> EXERCISE REQUIREMENTS: When the line containing "Fietser gewond op Rijksweg-Noord" appears in the entries below, begin printing there and stop after the line containing "وكان المتحدث العسكري"; print each of those lines exactly and no other line.

━━ DATA RECORDS ━━

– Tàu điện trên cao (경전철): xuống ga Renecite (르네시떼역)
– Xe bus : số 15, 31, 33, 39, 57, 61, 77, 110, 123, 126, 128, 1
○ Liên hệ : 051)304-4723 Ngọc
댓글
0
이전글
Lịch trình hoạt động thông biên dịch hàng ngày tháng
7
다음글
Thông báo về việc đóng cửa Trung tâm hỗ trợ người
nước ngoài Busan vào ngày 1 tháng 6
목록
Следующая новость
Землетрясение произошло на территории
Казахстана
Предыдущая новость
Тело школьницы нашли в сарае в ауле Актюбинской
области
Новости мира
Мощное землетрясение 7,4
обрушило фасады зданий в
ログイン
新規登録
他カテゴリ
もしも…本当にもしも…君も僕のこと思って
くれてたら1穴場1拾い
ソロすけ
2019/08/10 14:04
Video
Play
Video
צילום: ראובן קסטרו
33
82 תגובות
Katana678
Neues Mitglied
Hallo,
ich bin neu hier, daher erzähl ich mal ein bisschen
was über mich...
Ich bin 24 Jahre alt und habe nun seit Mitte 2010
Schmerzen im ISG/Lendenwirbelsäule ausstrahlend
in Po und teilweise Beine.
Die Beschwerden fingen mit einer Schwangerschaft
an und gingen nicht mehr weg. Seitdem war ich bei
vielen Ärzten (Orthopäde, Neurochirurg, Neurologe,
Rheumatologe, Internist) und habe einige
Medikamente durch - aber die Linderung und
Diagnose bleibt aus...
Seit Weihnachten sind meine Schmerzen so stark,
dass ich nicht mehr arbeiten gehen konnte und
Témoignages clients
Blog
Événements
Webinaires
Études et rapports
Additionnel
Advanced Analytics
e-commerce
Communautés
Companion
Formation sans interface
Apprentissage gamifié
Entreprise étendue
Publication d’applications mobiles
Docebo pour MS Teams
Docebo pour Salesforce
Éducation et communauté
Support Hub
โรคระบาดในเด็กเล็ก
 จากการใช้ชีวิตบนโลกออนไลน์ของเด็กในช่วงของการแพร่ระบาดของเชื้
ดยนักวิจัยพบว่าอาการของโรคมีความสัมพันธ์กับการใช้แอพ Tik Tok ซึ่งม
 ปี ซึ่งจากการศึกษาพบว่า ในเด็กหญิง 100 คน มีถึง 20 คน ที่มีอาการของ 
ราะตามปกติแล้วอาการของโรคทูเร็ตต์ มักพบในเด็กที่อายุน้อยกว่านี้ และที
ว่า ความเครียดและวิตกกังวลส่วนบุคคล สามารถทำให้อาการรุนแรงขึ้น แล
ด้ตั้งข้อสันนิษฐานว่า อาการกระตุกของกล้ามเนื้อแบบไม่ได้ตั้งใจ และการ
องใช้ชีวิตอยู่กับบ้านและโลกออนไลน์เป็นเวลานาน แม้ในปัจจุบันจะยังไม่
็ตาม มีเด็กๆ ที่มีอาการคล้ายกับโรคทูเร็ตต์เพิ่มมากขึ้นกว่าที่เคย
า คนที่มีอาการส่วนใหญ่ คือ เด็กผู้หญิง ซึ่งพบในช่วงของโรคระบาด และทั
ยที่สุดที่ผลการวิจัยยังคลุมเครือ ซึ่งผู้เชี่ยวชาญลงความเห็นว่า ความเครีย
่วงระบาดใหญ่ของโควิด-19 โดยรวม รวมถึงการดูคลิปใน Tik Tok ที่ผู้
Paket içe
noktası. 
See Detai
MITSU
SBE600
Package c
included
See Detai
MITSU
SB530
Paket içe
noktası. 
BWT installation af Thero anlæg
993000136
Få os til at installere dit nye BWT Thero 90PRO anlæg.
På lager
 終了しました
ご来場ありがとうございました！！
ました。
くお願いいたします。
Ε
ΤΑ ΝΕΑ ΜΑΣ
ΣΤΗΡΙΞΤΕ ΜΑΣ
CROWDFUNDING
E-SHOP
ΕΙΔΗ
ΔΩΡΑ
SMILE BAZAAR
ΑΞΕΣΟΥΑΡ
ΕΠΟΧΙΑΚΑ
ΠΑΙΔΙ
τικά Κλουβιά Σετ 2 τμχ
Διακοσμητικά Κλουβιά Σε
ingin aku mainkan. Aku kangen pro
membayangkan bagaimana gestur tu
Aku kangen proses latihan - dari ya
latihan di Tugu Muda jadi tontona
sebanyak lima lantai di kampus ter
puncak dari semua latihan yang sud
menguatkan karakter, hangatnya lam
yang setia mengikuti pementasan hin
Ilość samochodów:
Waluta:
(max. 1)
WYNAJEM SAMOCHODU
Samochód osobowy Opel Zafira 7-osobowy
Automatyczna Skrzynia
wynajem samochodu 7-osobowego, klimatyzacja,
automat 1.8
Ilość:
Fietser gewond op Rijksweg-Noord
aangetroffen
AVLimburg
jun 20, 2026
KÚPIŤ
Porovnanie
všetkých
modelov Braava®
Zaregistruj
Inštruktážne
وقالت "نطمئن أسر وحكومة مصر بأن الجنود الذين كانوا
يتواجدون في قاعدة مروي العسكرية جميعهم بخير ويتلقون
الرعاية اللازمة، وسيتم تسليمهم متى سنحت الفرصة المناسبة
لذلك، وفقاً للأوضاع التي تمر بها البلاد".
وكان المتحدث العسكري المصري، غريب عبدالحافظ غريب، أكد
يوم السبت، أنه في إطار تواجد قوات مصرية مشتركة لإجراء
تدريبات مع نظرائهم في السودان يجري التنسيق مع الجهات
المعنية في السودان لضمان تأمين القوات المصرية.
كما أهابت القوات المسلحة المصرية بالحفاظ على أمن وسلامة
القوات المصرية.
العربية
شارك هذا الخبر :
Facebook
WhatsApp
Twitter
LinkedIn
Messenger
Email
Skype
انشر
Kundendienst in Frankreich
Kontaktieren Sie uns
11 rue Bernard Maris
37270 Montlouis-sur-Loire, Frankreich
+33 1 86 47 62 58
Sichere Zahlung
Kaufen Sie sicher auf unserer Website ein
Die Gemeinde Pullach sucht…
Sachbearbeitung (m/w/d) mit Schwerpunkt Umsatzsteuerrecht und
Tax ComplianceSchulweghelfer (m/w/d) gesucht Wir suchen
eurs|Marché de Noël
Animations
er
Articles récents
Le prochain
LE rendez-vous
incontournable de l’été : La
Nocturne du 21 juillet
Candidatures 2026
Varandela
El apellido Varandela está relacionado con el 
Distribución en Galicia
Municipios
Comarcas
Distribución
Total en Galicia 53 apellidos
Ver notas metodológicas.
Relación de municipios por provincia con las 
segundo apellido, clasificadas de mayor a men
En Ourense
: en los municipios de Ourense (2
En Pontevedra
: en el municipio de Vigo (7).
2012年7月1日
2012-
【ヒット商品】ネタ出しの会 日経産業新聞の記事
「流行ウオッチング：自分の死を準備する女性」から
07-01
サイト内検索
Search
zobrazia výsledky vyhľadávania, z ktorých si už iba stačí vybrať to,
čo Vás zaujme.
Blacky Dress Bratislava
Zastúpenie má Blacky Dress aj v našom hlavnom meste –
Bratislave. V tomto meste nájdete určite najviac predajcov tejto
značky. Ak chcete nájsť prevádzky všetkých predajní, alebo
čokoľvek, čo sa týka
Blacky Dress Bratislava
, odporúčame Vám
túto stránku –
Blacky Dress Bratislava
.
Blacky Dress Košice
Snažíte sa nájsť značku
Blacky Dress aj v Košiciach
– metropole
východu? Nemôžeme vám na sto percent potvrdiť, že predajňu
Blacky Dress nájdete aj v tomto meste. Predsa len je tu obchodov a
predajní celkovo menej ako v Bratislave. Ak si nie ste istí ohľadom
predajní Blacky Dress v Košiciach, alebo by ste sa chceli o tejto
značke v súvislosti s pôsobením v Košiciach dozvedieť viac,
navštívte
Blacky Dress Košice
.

━━━

> TASK RESULT:
Fietser gewond op Rijksweg-Noord
aangetroffen
AVLimburg
jun 20, 2026
KÚPIŤ
Porovnanie
všetkých
modelov Braava®
Zaregistruj
Inštruktážne
وقالت "نطمئن أسر وحكومة مصر بأن الجنود الذين كانوا
يتواجدون في قاعدة مروي العسكرية جميعهم بخير ويتلقون
الرعاية اللازمة، وسيتم تسليمهم متى سنحت الفرصة المناسبة
لذلك، وفقاً للأوضاع التي تمر بها البلاد".
وكان المتحدث العسكري المصري، غريب عبدالحافظ غريب، أكد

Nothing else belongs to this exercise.